ASSIGNMENT: Repeat the records below exactly. Omit the pictures.

(LISTED RECORDS begins)

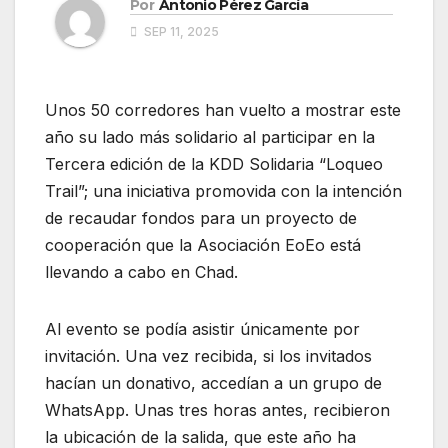
Por
Antonio Pérez García
SEP 11, 2025
Unos 50 corredores han vuelto a mostrar este
año su lado más solidario al participar en la
Tercera edición de la KDD Solidaria “Loqueo
Trail”; una iniciativa promovida con la intención
de recaudar fondos para un proyecto de
cooperación que la Asociación EoEo está
llevando a cabo en Chad.
Al evento se podía asistir únicamente por
invitación. Una vez recibida, si los invitados
hacían un donativo, accedían a un grupo de
WhatsApp. Unas tres horas antes, recibieron
la ubicación de la salida, que este año ha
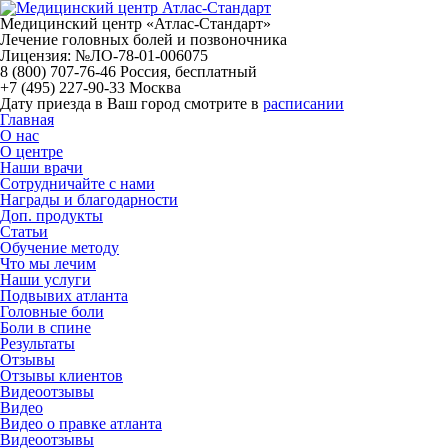
Медицинский центр «Атлас-Стандарт»
Лечение головных болей и позвоночника
Лицензия: №ЛО-78-01-006075
8 (800) 707-76-46
Россия, бесплатный
+7 (495) 227-90-33
Москва
Дату приезда в Ваш город смотрите в
расписании
Главная
О нас
О центре
Наши врачи
Сотрудничайте с нами
Награды и благодарности
Доп. продукты
Статьи
Обучение методу
Что мы лечим
Наши услуги
Подвывих атланта
Головные боли
Боли в спине
Результаты
Отзывы
Отзывы клиентов
Видеоотзывы
Видео
Видео о правке атланта
Видеоотзывы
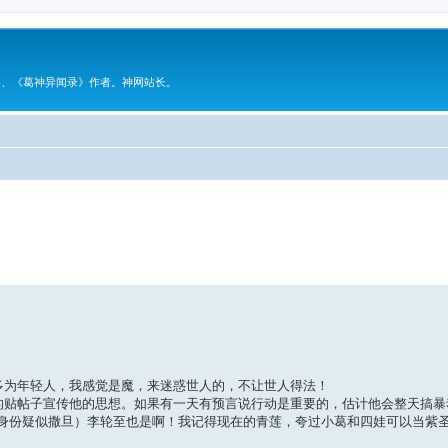
》、《葛神异闻录》作者。神网站长。
级搜索
多为年轻人，我感觉是魔，来迷惑世人的，不让世人得法！
狂的贴帖子宣传他的思想。如果有一天有预言说行动是重要的，估计他会整天搞
身份疑似撒旦）李轮至也是啊！我记得现在的青莲，夸过小葛和四娃可以当紫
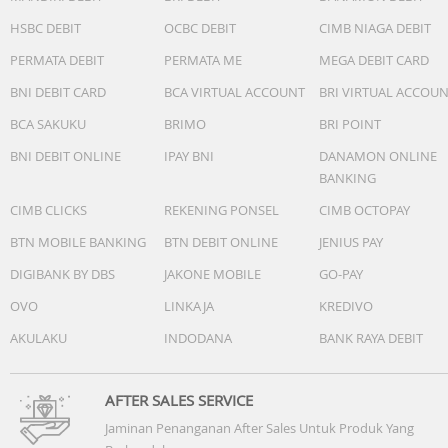
HSBC DEBIT
OCBC DEBIT
CIMB NIAGA DEBIT
PERMATA DEBIT
PERMATA ME
MEGA DEBIT CARD
BNI DEBIT CARD
BCA VIRTUAL ACCOUNT
BRI VIRTUAL ACCOU
BCA SAKUKU
BRIMO
BRI POINT
BNI DEBIT ONLINE
IPAY BNI
DANAMON ONLINE
BANKING
CIMB CLICKS
REKENING PONSEL
CIMB OCTOPAY
BTN MOBILE BANKING
BTN DEBIT ONLINE
JENIUS PAY
DIGIBANK BY DBS
JAKONE MOBILE
GO-PAY
OVO
LINKAJA
KREDIVO
AKULAKU
INDODANA
BANK RAYA DEBIT
AFTER SALES SERVICE
Jaminan Penanganan After Sales Untuk Produk Yang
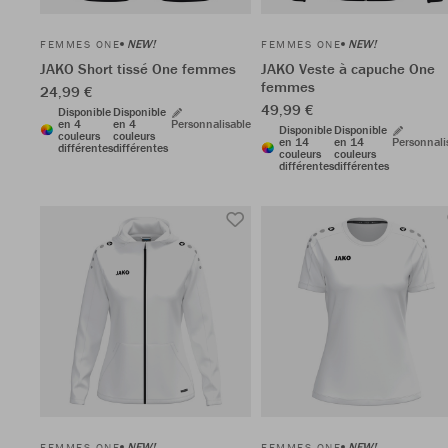
NEW!
NEW!
FEMMES ONE
FEMMES ONE
JAKO Short tissé One femmes
JAKO Veste à capuche One
femmes
24,99 €
49,99 €
Disponible
Disponible
en 4
en 4
Personnalisable
Disponible
Disponible
couleurs
couleurs
en 14
en 14
Personnali
différentes
différentes
couleurs
couleurs
différentes
différentes
NEW!
NEW!
FEMMES ONE
FEMMES ONE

(LISTED RECORDS ends)

WRITTEN RESPONSE:
Por
Antonio Pérez García
SEP 11, 2025
Unos 50 corredores han vuelto a mostrar este
año su lado más solidario al participar en la
Tercera edición de la KDD Solidaria “Loqueo
Trail”; una iniciativa promovida con la intención
de recaudar fondos para un proyecto de
cooperación que la Asociación EoEo está
llevando a cabo en Chad.
Al evento se podía asistir únicamente por
invitación. Una vez recibida, si los invitados
hacían un donativo, accedían a un grupo de
WhatsApp. Unas tres horas antes, recibieron
la ubicación de la salida, que este año ha
Медицинский центр «Атлас-Стандарт»
Лечение головных болей и позвоночника
Лицензия: №ЛО-78-01-006075
8 (800) 707-76-46
Россия, бесплатный
+7 (495) 227-90-33
Москва
Дату приезда в Ваш город смотрите в
расписании
Главная
О нас
О центре
Наши врачи
Сотрудничайте с нами
Награды и благодарности
Доп. продукты
Статьи
Обучение методу
Что мы лечим
Наши услуги
Подвывих атланта
Головные боли
Боли в спине
Результаты
Отзывы
Отзывы клиентов
Видеоотзывы
Видео
Видео о правке атланта
Видеоотзывы
》、《葛神异闻录》作者。神网站长。
级搜索
多为年轻人，我感觉是魔，来迷惑世人的，不让世人得法！
狂的贴帖子宣传他的思想。如果有一天有预言说行动是重要的，估计他会整天搞
身份疑似撒旦）李轮至也是啊！我记得现在的青莲，夸过小葛和四娃可以当紫
HSBC DEBIT
OCBC DEBIT
CIMB NIAGA DEBIT
PERMATA DEBIT
PERMATA ME
MEGA DEBIT CARD
BNI DEBIT CARD
BCA VIRTUAL ACCOUNT
BRI VIRTUAL ACCOU
BCA SAKUKU
BRIMO
BRI POINT
BNI DEBIT ONLINE
IPAY BNI
DANAMON ONLINE
BANKING
CIMB CLICKS
REKENING PONSEL
CIMB OCTOPAY
BTN MOBILE BANKING
BTN DEBIT ONLINE
JENIUS PAY
DIGIBANK BY DBS
JAKONE MOBILE
GO-PAY
OVO
LINKAJA
KREDIVO
AKULAKU
INDODANA
BANK RAYA DEBIT
AFTER SALES SERVICE
Jaminan Penanganan After Sales Untuk Produk Yang
NEW!
NEW!
FEMMES ONE
FEMMES ONE
JAKO Short tissé One femmes
JAKO Veste à capuche One
femmes
24,99 €
49,99 €
Disponible
Disponible
en 4
en 4
Personnalisable
Disponible
Disponible
couleurs
couleurs
en 14
en 14
Personnali
différentes
différentes
couleurs
couleurs
différentes
différentes
NEW!
NEW!
FEMMES ONE
FEMMES ONE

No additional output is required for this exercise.